And I agree with you. I think, you know, you wanna be that kind of, you wanna be the jet ski out on the water, not the barge ship that some of the bigger businesses can sometimes do with all of the bureaucracy and red tape just to be able to make a decision. So I think that's some really interesting advice for leaders listening to really make sure that clarity from the beginning is set across the teams.
A little bit of a change of pace here. So you're building an AI native product that people use to practice real conversations, as you said at the outset. So sales calls and presentations and delivering things like tough feedback. What have you learned about getting teams to actually integrate AI into their daily work versus train at once in a workshop and then everyone reverts to old habits? How have you gone about making sure that you get the buy-in and the stickiness without it being, you know, such a top-down mandate where people feel like they have to be using, you know, approved AI tools?
Esha Joshi:
I mean, the workshop problem is real, and it's almost universal, where like we bring people in, they listen to this instructor led conversation, people learn concepts at different paces with different learning styles. Then they do a role play right after, and in that role play, they reinforce the concepts they just learned with like an AI tutor, and then they practice the conversation with an AI buyer or customer, and then they say, wow, this is amazing. And you have some portion of the population that then is bought in and continues to use it. Then you have some portion that says they're back to doing whatever they were doing before. And not that they didn't find value from that role play, but because then the adoption gap is around whether behavior change is built into the workflow. Behavior change is hard in and of itself.
'Cause in this case, you're watching yourself back, you're hearing yourself, and then you're cringing or you're getting feedback about yourself, both positive and constructive. And that can be tough, right? Depending on who you are and how you take feedback and what your like emotional capability around that is.
And so what we found actually works, and we're constantly iterating upon this 'cause this is super important for helping achieve customer outcomes, but then also, you know, helping tell the story of value. But what actually works is tying the practice to something that has stakes. And so for a company that can be specifically ramping up onboarding, that can be for a sales person running an AI role play session before a standalone event. So before a big customer renewal, which is very rep specific, before a big sales kickoff where you're presenting your monthly business review that has like team reputation, before a difficult conversation, you know, that's coming. And so when people have a real use case on the horizon and they can practice something that's really aligned to that use case and them specifically, I think it really clicks 'cause it gives them all of the necessary components to learn and get ready with their own learning style. So that's one.
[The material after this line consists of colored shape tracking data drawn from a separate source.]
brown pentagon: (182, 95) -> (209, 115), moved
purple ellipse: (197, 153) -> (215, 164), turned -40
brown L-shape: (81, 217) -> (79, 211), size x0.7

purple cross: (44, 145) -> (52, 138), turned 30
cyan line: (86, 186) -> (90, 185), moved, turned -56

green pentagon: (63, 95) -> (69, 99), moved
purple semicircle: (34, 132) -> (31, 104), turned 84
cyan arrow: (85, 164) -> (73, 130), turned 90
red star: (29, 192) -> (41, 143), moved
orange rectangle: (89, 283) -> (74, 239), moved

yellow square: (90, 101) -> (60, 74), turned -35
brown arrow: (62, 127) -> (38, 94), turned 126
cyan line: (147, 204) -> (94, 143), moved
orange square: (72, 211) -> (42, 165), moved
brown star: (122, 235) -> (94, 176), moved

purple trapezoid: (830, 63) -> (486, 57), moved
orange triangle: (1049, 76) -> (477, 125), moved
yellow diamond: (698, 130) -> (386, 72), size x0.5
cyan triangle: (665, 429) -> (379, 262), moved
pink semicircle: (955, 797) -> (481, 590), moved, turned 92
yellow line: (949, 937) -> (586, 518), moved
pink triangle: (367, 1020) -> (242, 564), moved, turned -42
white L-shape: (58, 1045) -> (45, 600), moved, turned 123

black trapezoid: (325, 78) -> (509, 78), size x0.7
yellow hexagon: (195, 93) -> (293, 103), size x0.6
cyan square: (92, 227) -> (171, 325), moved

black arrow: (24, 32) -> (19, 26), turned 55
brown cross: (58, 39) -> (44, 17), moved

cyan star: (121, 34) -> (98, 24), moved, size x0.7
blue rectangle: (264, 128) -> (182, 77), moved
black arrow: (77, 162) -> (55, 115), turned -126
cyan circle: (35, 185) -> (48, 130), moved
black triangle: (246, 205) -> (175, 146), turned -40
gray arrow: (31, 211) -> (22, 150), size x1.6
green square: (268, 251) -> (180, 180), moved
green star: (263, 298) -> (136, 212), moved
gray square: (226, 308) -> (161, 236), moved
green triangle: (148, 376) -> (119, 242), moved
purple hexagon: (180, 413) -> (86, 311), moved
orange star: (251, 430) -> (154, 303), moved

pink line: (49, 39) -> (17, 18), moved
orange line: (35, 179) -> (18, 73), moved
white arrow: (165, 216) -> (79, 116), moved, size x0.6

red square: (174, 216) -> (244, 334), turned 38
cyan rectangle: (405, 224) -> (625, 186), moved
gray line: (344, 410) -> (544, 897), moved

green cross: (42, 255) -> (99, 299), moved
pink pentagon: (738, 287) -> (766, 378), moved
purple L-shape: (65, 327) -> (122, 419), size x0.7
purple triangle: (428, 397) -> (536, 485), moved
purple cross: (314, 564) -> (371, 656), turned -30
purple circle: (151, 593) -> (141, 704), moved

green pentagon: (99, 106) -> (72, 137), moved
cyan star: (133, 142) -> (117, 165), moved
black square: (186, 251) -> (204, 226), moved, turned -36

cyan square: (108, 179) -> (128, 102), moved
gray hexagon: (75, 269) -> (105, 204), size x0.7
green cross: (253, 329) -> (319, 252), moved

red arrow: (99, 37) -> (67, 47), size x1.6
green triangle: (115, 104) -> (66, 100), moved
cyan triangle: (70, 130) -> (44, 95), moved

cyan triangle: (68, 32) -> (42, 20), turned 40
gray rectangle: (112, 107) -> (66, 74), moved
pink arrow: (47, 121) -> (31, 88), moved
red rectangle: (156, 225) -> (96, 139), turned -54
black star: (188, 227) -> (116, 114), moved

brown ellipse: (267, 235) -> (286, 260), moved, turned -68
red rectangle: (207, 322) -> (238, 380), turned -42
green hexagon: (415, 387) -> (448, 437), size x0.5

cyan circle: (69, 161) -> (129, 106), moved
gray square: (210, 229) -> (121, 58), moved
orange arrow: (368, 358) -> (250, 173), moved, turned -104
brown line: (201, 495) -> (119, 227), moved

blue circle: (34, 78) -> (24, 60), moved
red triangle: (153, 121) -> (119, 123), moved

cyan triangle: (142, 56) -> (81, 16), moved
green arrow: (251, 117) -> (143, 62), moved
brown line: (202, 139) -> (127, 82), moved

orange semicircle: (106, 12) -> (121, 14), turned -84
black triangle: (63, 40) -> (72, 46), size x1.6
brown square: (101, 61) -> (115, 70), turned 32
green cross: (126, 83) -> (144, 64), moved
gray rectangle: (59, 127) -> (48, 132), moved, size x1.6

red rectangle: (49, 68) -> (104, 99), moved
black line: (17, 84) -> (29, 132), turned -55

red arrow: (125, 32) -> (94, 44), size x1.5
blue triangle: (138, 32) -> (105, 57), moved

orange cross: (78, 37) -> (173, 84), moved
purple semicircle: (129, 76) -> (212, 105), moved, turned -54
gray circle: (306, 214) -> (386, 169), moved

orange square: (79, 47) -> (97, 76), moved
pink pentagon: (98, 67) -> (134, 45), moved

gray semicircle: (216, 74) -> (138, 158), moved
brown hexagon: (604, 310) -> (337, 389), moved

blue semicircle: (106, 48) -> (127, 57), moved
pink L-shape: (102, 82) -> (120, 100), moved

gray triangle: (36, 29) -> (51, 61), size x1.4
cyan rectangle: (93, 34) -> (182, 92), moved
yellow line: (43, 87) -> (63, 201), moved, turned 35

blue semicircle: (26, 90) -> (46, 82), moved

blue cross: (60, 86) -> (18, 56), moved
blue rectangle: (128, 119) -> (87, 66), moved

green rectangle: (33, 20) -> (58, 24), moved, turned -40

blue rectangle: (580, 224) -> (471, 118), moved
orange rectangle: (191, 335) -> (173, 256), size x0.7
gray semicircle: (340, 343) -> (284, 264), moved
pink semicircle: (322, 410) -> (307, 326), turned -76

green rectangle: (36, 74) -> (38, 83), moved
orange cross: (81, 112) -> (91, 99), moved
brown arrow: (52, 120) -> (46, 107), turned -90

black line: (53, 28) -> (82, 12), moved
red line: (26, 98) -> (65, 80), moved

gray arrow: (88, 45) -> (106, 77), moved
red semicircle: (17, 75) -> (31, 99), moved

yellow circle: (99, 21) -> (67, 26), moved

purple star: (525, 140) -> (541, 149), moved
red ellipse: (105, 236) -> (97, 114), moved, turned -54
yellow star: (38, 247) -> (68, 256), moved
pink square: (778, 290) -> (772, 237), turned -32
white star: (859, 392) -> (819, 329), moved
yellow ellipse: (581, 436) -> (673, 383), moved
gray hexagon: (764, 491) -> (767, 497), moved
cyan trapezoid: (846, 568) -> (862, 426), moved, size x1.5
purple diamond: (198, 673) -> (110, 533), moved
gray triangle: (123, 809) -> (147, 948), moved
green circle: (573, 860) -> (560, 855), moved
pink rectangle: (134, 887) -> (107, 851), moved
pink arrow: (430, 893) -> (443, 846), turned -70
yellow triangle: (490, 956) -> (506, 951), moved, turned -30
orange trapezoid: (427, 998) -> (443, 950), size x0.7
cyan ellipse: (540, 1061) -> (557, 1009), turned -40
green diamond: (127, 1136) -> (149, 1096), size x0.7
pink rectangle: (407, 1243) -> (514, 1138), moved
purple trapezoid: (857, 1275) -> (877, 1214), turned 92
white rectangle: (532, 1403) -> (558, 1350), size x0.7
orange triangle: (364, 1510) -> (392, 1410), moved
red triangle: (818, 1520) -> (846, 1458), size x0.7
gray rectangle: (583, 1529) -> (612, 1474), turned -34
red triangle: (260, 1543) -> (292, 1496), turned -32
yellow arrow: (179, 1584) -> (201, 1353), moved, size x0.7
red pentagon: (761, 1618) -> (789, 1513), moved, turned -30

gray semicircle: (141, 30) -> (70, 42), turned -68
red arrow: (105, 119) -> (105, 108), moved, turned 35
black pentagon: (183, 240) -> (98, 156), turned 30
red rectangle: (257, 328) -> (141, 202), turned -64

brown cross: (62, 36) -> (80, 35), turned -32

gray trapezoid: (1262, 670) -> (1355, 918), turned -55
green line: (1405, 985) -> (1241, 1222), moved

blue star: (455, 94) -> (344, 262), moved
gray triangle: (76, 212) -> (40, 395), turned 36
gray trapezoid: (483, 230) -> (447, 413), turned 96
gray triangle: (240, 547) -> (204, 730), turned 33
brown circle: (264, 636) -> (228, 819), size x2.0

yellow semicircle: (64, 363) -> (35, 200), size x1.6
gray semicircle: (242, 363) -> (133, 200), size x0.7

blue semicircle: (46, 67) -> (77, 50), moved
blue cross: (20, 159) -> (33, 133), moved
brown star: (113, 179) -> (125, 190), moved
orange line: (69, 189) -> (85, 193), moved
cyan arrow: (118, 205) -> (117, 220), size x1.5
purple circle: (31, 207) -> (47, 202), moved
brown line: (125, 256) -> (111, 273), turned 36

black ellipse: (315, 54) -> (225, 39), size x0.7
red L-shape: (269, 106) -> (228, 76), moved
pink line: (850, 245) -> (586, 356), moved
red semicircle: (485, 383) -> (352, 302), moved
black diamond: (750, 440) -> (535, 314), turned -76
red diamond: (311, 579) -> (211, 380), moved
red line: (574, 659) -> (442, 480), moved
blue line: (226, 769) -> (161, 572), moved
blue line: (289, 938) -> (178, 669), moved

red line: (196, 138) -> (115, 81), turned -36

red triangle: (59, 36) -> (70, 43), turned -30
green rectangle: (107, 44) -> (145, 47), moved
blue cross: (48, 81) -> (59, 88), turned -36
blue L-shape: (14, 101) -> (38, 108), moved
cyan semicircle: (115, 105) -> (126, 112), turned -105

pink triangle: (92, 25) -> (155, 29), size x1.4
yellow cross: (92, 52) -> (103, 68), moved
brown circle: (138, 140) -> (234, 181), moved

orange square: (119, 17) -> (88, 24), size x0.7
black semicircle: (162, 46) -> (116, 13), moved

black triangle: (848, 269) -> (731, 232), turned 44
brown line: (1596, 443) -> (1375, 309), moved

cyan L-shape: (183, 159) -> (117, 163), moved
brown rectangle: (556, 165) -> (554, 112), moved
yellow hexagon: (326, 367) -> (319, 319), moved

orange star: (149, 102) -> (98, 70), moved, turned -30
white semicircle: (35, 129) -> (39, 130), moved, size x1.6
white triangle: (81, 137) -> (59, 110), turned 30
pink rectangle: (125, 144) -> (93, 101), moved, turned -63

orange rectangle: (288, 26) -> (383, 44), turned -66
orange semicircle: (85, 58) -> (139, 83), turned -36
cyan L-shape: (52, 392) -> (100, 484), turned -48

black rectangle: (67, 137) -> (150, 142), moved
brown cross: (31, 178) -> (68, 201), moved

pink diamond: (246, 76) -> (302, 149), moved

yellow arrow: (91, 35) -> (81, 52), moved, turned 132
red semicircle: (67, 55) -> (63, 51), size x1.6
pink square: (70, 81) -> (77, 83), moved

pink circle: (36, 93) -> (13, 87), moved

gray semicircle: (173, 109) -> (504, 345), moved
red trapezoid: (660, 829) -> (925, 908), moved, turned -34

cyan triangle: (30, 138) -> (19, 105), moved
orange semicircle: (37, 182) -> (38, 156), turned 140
The other is when managers use it themselves and they advocate for it. And so if the person running the team has practiced their own skip level feedback conversation, and also they're using sort of the practice as accountability as part of their conversations, then the team follows. It's even much better if you have like the highest leader do that because then the team looks at that and sees it as the status quo. We don't want anything to feel like homework. There's already a lot of that in and of itself with data work. So it's gotta be meaningful and it's gotta be championed across.
Gemma Versace:
It's just such a, when having a look at the product, obviously before you coming on it, as somebody who has managed and do manage sales and customer success teams, it just jumped out to me as just an absolutely transformational product because it's something that sometimes it's not only the person who is presenting that is nervous and wanting to be able to refine and practice and hear themselves, as well as the leader or the manager who might be a little bit concerned about how to communicate or articulate, maybe not so great feedback or some challenges that they're seeing.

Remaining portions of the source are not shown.